A trial is set to begin for a Madison man accused of starving and torturing his teenage daughter.
Chad Chritton and his wife, Melinda Drabek-Chritton, are accused of locking the girl in the basement and denying her food until she wasted away to 68 pounds.
They each face six felonies, including child abuse and neglect. The girl's stepbrother has been accused of sexually assaulting her.
The girl told police the couple had kept her confined to the basement of their Treichel Street home since 2006 and that they beat her, starved her and forced her to eat feces.
The victim was 15 years old when a driver spotted her wandering barefoot in pajamas outside near her home on Madison's southeast side and called police. The driver said the teen was so scrawny, he mistook her for an 8-year-old.
Opening statements are in the father's trial are expected to begin Monday or Tuesday. A jury was selected on Monday.
Former Madison Police Department captain Ellen Schwartz now lends her experience to the board of directors for the Rainbow Project.

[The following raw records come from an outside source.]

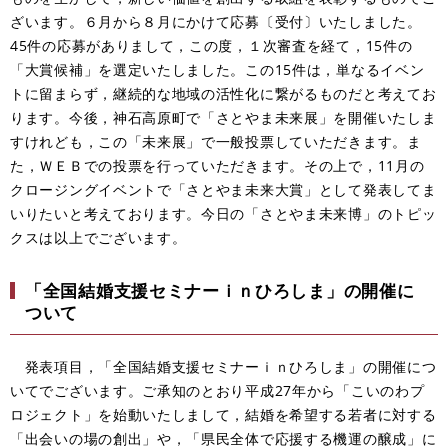
ざいます。６月から８月にかけて応募〔受付〕いたしました。
45件の応募がありまして，この度，１次審査を経て，15件の
「大賞候補」を選定いたしました。この15件は，単なるイベン
トに留まらず，継続的な地域の活性化に繋がるものだと考えてお
ります。今後，神石高原町で「さとやま未来展」を開催いたしま
すけれども，この「未来展」で一般投票していただきます。ま
た，ＷＥＢでの投票を行っていただきます。その上で，11月の
クロージングイベントで「さとやま未来大賞」として発表してま
いりたいと考えております。今日の「さとやま未来博」のトピッ
クスは以上でございます。
「全国結婚支援セミナーｉｎひろしま」の開催に
ついて
発表項目，「全国結婚支援セミナーｉｎひろしま」の開催につ
いてでございます。ご承知のとおり平成27年から「こいのわプ
ロジェクト」を始動いたしまして，結婚を希望する若者に対する
「出会いの場の創出」や，「県民全体で応援する機運の醸成」に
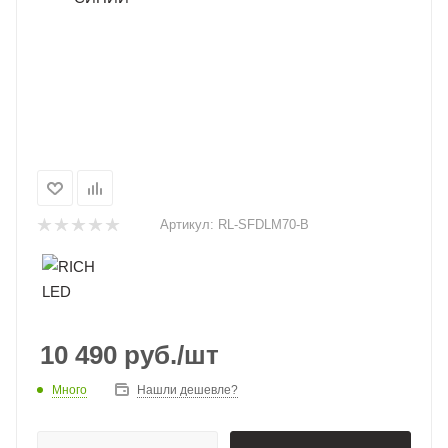
Артикул:
RL-SFDLM70-B
10 490
руб.
/шт
Много
Нашли дешевле?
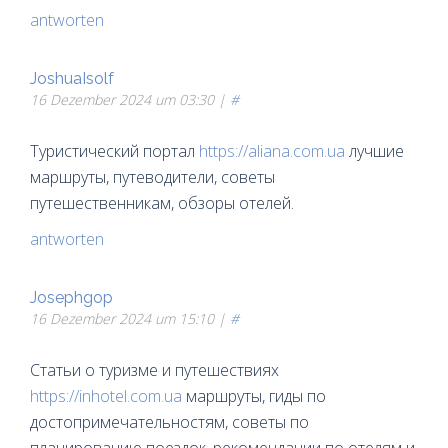
antworten
JoshuaIsolf
16 Dezember 2024 um 03:30 |
#
Туристический портал
https://aliana.com.ua
лучшие
маршруты, путеводители, советы
путешественникам, обзоры отелей.
antworten
Josephgop
16 Dezember 2024 um 15:10 |
#
Статьи о туризме и путешествиях
https://inhotel.com.ua
маршруты, гиды по
достопримечательностям, советы по
планированию поездок, рекомендации по отелям и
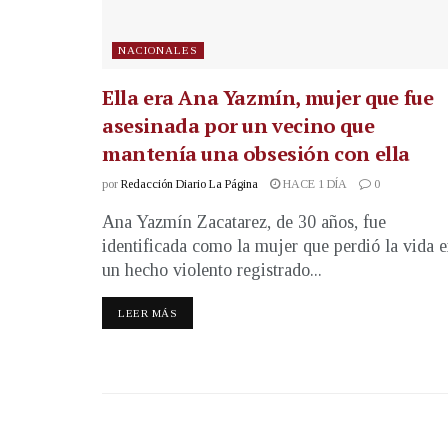
NACIONALES
Ella era Ana Yazmín, mujer que fue
asesinada por un vecino que
mantenía una obsesión con ella
por
Redacción Diario La Página
HACE 1 DÍA
0
Ana Yazmín Zacatarez, de 30 años, fue
identificada como la mujer que perdió la vida 
un hecho violento registrado...
LEER MÁS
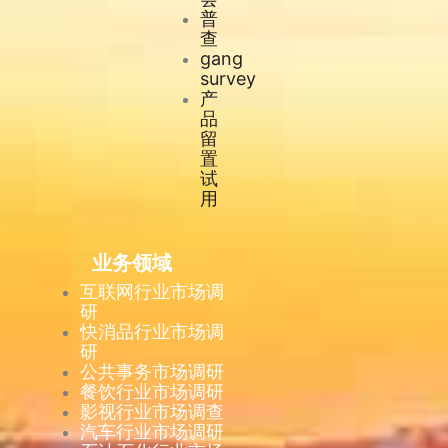
普
查
gang
survey
产
品
留
置
试
用
业务领域
互联网行业市场调
研
快消品行业市场调
研
公共事务市场调研
餐饮行业市场调研
影视行业市场调查
汽车行业市场调研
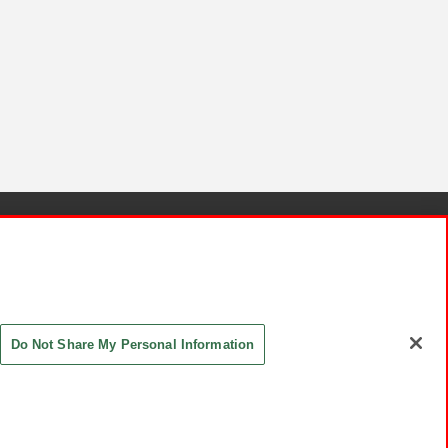
針と検証結果
お取引先さまとともに
お問い合わせ
Do Not Share My Personal Information
ASHIKI Co., Ltd. All Rights Reserved.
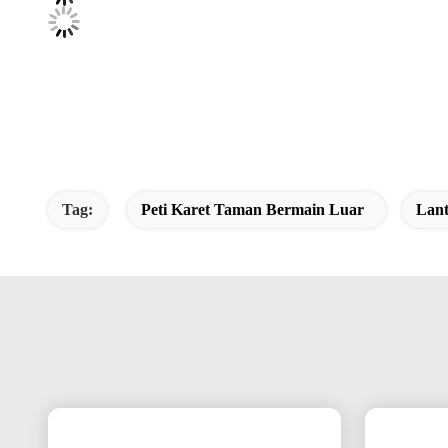
Tag:
Peti Karet Taman Bermain Luar
Lant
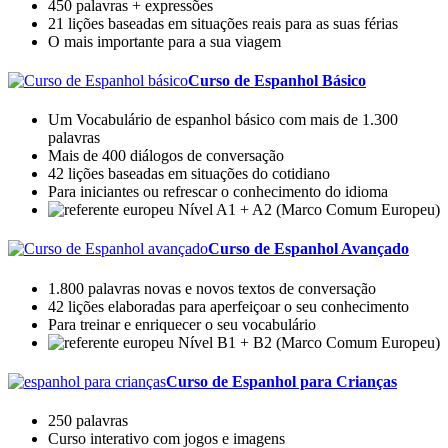
450 palavras + expressões
21 lições baseadas em situações reais para as suas férias
O mais importante para a sua viagem
Curso de Espanhol Básico
Um Vocabulário de espanhol básico com mais de 1.300
palavras
Mais de 400 diálogos de conversação
42 lições baseadas em situações do cotidiano
Para iniciantes ou refrescar o conhecimento do idioma
Nível A1 + A2 (Marco Comum Europeu)
Curso de Espanhol Avançado
1.800 palavras novas e novos textos de conversação
42 lições elaboradas para aperfeiçoar o seu conhecimento
Para treinar e enriquecer o seu vocabulário
Nível B1 + B2 (Marco Comum Europeu)
Curso de Espanhol para Crianças
250 palavras
Curso interativo com jogos e imagens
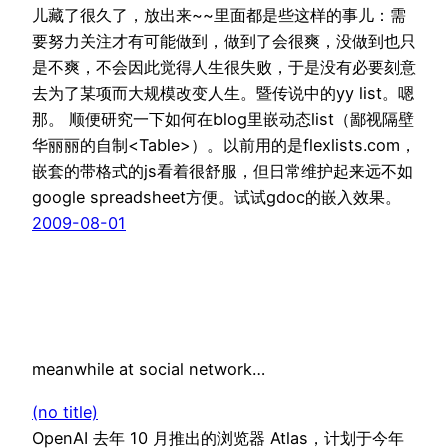
儿藏了很久了，放出来~~里面都是些这样的事儿：需
要努力关注才有可能做到，做到了会很爽，没做到也只
是不爽，不会因此觉得人生很失败，于是没有必要刻意
去为了某项而大规模改变人生。暨传说中的yy list。嗯
那。 顺便研究一下如何在blog里嵌动态list（鄙视隔壁
华丽丽的自制<Table>）。以前用的是flexlists.com，
嵌套的带格式的js看着很舒服，但日常维护起来远不如
google spreadsheet方便。试试gdoc的嵌入效果。
2009-08-01
meanwhile at social network…
(no title)
OpenAI 去年 10 月推出的浏览器 Atlas，计划于今年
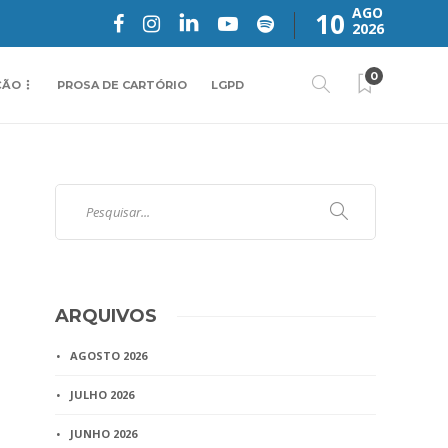
AGO
10
2026
0
ÇÃO
PROSA DE CARTÓRIO
LGPD
ARQUIVOS
AGOSTO 2026
JULHO 2026
JUNHO 2026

The nonprofit provides support for victims and families who experience trauma and abuse.
"Regardless of what happened, the fact of the matter is that child abuse happens all of the time," Schwartz said.

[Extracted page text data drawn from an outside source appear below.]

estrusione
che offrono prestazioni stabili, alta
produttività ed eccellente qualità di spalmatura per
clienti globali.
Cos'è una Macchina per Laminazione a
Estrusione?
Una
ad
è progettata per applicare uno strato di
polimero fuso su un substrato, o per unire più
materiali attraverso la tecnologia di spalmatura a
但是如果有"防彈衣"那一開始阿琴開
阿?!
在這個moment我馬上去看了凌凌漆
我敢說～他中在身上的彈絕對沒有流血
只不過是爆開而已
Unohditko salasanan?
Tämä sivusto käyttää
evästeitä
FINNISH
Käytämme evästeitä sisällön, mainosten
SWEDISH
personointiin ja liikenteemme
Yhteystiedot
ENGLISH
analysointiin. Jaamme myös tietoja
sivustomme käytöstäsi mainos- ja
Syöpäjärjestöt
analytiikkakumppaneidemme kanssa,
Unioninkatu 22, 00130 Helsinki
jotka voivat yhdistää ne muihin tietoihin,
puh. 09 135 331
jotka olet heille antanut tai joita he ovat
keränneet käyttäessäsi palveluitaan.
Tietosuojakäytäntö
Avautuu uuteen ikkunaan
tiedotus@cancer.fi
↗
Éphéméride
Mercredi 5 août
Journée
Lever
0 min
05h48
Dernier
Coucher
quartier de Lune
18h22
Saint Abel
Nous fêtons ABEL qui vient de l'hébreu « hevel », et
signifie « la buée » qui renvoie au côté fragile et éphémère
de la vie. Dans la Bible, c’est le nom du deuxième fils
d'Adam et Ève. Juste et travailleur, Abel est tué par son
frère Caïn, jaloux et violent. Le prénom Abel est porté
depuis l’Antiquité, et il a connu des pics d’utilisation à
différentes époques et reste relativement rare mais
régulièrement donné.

The victim in this case, referred to in court as S.L.C., will testify in the trials against her parents. Schwartz said that's an incredible burden for any child to bear.
"I understand that in a trial situation, that the accused have a right to confront the accuser, but it's going to be very, very -- I can't imagine how difficult," Schwartz said. "And the thought of people telling her that she, that her testimony could put her parents in prison, that's not her fault."
Schwartz said throughout the high-profile case, she hopes people will realize child abuse is happening in a number of homes.
"Their cases may not be quite as sensational, but it's just as life-impacting for them, just as future-impacting for them," Schwartz said.
According to Schwartz, Dane County Department of Human Services received more than 6,000 child abuse reports last year. There were more than 38,000 reports statewide.
"It could be happening next door, and if you think that you see it happening, report it," Schwartz said.
Schwartz currently works as a child sexual abuse advocate in Green County.